The Lost Village by Camilla Sten is a new disturbing thriller. The Lost Village is a story about a remote village where everyone suddenly went missing.
Alice has been following the story of the village her whole life. Her grandmother was a direct descendent of the villagers who vanished in 1959. The only known survivor was a baby, who was anonymously adopted into the system. Hung on a pole, a woman had been stoned to death, and she was not found until weeks later. As an adult and a documentary filmmaker, Alice decides that this is the way she’ll break into the filmmaking scene. She gathers a group of people, including her ex-best friend and the only survivor’s granddaughter, and they arrive at the village.
“Seven years have passed since then, almost a quarter of my life.
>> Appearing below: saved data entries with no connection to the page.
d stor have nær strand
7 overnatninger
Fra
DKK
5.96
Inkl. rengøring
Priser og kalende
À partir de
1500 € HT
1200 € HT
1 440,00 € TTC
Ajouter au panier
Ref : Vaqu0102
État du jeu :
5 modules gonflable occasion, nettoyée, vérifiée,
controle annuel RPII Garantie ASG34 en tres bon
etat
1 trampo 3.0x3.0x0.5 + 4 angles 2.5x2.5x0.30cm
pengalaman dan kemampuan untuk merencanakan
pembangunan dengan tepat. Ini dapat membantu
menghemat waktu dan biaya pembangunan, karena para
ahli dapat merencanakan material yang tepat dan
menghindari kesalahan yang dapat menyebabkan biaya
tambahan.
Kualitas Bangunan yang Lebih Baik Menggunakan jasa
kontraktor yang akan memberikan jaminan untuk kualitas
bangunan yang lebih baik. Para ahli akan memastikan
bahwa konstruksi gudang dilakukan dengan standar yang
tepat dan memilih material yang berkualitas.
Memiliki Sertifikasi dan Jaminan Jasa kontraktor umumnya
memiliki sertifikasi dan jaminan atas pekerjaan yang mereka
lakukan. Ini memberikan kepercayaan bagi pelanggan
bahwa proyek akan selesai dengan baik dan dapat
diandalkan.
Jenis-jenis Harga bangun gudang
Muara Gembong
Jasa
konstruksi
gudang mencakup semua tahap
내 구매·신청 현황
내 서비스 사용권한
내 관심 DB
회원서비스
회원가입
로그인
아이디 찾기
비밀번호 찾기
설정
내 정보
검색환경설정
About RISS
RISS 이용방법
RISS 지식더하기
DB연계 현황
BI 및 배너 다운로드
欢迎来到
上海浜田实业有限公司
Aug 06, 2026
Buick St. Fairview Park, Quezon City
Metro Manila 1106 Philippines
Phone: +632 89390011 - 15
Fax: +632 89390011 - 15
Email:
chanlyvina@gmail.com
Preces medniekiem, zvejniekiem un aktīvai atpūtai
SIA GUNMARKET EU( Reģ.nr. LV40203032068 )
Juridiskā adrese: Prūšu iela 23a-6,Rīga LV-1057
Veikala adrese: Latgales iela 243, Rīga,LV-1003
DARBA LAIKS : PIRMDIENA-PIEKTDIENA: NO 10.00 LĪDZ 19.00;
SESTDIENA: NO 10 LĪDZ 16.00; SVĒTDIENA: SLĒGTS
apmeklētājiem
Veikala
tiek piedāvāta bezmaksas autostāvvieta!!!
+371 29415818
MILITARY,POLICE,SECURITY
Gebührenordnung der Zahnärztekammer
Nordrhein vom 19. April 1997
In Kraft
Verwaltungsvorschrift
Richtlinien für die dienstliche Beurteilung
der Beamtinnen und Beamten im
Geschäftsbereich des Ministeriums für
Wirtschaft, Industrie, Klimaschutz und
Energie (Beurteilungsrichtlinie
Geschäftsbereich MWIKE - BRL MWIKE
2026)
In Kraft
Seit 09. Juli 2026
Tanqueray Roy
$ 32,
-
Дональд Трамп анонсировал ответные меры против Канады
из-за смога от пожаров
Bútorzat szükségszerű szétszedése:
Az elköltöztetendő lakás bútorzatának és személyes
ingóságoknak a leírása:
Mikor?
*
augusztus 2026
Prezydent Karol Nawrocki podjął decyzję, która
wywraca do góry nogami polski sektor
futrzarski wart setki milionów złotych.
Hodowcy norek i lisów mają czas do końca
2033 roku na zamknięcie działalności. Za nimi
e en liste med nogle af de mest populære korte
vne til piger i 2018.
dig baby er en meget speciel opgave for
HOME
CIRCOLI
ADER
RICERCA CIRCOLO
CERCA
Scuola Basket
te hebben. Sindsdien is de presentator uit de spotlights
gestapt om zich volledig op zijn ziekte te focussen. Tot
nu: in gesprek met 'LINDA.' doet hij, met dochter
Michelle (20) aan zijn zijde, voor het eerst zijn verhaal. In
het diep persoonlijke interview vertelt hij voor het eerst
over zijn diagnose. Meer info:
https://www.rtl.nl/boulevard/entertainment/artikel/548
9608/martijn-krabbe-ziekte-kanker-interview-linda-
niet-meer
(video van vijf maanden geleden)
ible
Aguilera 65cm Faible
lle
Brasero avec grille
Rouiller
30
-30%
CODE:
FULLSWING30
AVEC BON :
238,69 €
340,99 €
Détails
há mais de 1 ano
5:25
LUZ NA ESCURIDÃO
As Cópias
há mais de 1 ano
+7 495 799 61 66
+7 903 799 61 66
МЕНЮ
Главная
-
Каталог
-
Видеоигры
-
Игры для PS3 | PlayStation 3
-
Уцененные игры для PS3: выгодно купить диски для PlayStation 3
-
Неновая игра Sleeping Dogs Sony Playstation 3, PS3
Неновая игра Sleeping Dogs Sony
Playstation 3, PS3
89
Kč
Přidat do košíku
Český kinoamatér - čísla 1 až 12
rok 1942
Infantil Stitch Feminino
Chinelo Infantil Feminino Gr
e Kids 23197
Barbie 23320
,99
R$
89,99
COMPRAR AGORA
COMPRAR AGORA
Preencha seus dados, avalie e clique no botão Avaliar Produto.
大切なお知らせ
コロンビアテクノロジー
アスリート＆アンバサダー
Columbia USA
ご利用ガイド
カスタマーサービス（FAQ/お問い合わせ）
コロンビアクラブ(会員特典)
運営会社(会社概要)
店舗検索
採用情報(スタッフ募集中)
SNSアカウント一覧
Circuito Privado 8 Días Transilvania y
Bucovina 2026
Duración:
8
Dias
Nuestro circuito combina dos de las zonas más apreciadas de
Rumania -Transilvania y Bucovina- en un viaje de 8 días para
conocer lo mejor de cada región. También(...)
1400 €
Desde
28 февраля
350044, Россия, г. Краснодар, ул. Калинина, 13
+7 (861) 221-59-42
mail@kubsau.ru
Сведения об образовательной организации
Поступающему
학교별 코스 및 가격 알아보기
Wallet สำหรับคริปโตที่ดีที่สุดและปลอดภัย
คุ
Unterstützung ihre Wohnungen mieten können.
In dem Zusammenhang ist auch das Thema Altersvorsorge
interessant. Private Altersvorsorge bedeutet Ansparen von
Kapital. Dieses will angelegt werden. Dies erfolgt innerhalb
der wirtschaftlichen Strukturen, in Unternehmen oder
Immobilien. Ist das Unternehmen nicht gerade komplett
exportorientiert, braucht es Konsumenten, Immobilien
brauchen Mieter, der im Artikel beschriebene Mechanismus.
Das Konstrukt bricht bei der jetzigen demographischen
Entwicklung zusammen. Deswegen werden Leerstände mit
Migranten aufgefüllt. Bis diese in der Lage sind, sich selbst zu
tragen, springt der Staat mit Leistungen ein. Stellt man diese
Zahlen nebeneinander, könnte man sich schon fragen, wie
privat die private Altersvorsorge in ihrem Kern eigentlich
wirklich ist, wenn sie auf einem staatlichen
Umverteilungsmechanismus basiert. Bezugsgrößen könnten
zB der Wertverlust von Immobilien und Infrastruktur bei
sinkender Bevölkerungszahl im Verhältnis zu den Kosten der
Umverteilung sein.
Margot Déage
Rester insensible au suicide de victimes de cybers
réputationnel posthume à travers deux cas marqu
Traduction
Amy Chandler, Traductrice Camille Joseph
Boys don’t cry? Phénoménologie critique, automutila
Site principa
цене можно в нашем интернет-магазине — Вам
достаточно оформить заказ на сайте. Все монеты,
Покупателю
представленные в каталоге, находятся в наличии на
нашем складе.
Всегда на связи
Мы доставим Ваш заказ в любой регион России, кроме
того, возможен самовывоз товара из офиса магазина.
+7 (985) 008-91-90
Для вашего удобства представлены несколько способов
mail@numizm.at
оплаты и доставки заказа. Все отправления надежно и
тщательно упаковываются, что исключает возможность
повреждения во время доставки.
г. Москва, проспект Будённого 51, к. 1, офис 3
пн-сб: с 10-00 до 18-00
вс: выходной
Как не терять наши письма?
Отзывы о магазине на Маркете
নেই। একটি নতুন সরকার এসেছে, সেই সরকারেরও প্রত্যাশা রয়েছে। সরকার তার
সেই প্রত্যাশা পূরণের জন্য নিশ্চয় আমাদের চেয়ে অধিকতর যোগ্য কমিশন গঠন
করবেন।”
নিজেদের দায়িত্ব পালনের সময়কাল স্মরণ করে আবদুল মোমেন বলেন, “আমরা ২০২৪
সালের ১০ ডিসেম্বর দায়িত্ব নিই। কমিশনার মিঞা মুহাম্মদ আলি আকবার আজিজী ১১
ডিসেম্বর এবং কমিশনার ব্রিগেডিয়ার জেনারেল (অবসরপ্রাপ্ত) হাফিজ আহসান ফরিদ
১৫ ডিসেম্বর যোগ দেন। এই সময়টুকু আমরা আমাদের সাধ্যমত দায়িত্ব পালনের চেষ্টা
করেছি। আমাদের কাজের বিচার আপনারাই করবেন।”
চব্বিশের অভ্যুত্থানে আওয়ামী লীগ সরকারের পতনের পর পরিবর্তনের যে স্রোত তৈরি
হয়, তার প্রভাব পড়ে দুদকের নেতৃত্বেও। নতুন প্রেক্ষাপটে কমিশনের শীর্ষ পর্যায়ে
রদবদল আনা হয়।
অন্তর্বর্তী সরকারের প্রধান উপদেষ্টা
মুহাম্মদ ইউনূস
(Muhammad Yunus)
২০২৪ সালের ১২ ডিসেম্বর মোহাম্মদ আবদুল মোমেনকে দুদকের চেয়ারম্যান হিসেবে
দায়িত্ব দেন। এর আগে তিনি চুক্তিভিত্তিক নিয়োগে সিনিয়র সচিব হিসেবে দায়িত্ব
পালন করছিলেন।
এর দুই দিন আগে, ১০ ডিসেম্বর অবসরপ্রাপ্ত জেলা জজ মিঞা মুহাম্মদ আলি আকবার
And all this time, she’s been like a half-healed wound, a scape I can never quite seem to stop myself from scratching.”
Things start to get strange and upsetting, and no one knows who to trust. Are they really seeing things, or are old wounds being brought up? Completely cut off from the rest of the world, it’s hard to tell what’s true or not. This book attempts to be a Blair Witch Project meets Midsommar trailer, and it does an excellent job of it.
I read this book as part of my ClearUrShit readathon. This was specifically for the Scary Book prompt in week two. If you guys followed along any with me, you’d have seen some of my updates about this on both youtube and Twitter!
Sten does a fantastic job of building you up in suspense in this book. It was a slow start, but this was to get all the groundwork going. As we learn about our characters and their histories, you start to question everyone’s motives for working on this project. You also learn more about the village, and the church, finding that this was a cult gone wrong. With all the groundwork in place, their sanity starts to slip. This process really makes you unsure what’s going on and who is at fault.
“We’re not alone here.”
The ending answered all my questions, which is all I ask for a lot of the time. It was wrapped up without being predictable. That’s a challenging task in a book like this, and I think Sten did terrifically. The slow intro is completely worth working through for the rest of the book. There was a moment of conflict between Max and Alice that, I personally, found utterly unnecessary. However, I can’t go into that further without spoiling the book. Maybe you’ll just have to read the book and let me know if you feel the same way!
Thank you to Netgalley for a copy of this book in exchange for an honest review.